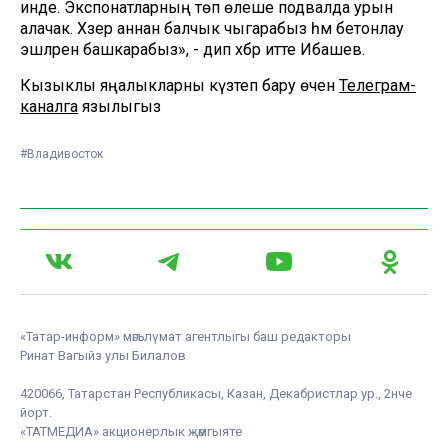
инде. Экспонатларның төп өлеше подвалда урын
алачак. Хәзер аннан балчык чыгарабыз һәм бетонлау
эшләрен башкарабыз», - дип хәбәр итте Ибашев.
Кызыклы яңалыкларны күзәтеп бару өчен
Телеграм-
каналга
язылыгыз
#Владивосток
«Татар-информ» мәгълүмат агентлыгы баш редакторы
Ринат Вагыйз улы Билалов
420066, Татарстан Республикасы, Казан, Декабристлар ур., 2нче
йорт.
«ТАТМЕДИА» акционерлык җәмгыяте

----

(Your objective): Reply with an exact copy of the lines running from the one containing "#Владивосток" through the end of the entries above, both ends included.

(Solution):
#Владивосток
«Татар-информ» мәгълүмат агентлыгы баш редакторы
Ринат Вагыйз улы Билалов
420066, Татарстан Республикасы, Казан, Декабристлар ур., 2нче
йорт.
«ТАТМЕДИА» акционерлык җәмгыяте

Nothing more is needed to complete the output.